Ließ dann den Tönen deformiert den Lauf

Auf der Empore grinsten Friedensgeier

 

Die Krone kam aus Blech und Silberdrähten

Hereingebracht von Pfarrers Haushaltsmagd

Und wie sie dann: „Hier is dat Dingen“, sagt

Hört man mich leise herzzerreißend beten

 

Kniescheiben schabten über kalte Stufen

Und Weihrauch küsste wärmend mein Gesicht

Ich fühlte Eisbefall an meinen Hufen

 

Das Krönchen strahlte frech im Sonnenlicht

Man schob ihn aus dem Dom, auf gold‘nen Kufen

Ihm war es recht, schon wegen seiner Gicht



 – Volker Teodorczyk –

 


Januar 25, 2025

 


Gebrauchsanleitung



du erst lesen alle worten

fangen an bei eins und dorten

folgen zeilen zwei gewesen

lachen dann du weiterlesen

 

hinter versen drei und vieren

stutzen erst mal dann kapieren

kichern zeilen fünft und sexten

speichern unter lieblingstexten



 – Stefan Pölt –



Januar 24, 2025

 


Tom und ich



 – Drei Jahre nach meinem Tod
besuchte ich noch einmal Tom
in seiner Werkstatt an der Brücke.

Wir saßen auf der alten rostigen Eisenbank
und das Licht des Abends vergeudete sich
in Fächer verschiedenster Schattierungen.

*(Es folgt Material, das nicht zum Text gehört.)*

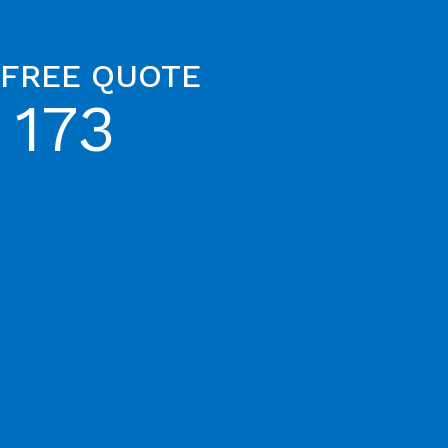
 FREE QUOTE
 173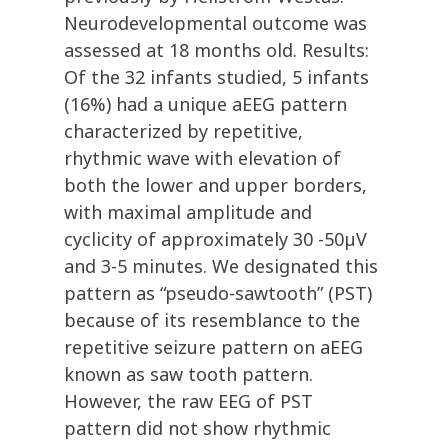
Neurodevelopmental outcome was
assessed at 18 months old. Results:
Of the 32 infants studied, 5 infants
(16%) had a unique aEEG pattern
characterized by repetitive,
rhythmic wave with elevation of
both the lower and upper borders,
with maximal amplitude and
cyclicity of approximately 30 -50µV
and 3-5 minutes. We designated this
pattern as “pseudo-sawtooth” (PST)
because of its resemblance to the
repetitive seizure pattern on aEEG
known as saw tooth pattern.
However, the raw EEG of PST
pattern did not show rhythmic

Unten am Bahndamm spielten kleine Kinder,
so wie ich in den frühen Siebzigern,
suchten nach Schneckenhäusern
und huschten zwischen Kamille und Brennnessel
wie kleine flinke Rehe dahin.

«Du siehst gut aus», sagte Tom.
«Findest du?», fragte ich skeptisch.
«Doch, durchaus …»

Die Strahlen der untergehenden Sonne
hüllten den späten Augustabend
in eine Glocke aus bersteinfarbenem Gold.

Zwischen meinen skelettierten Rippen
brach sich das Licht
und floss funkelnd hinüber
zur lärmenden Kinderschar.

«Ich habe abgenommen», sagte ich.
«Aber du siehst klasse aus», antwortete Tom.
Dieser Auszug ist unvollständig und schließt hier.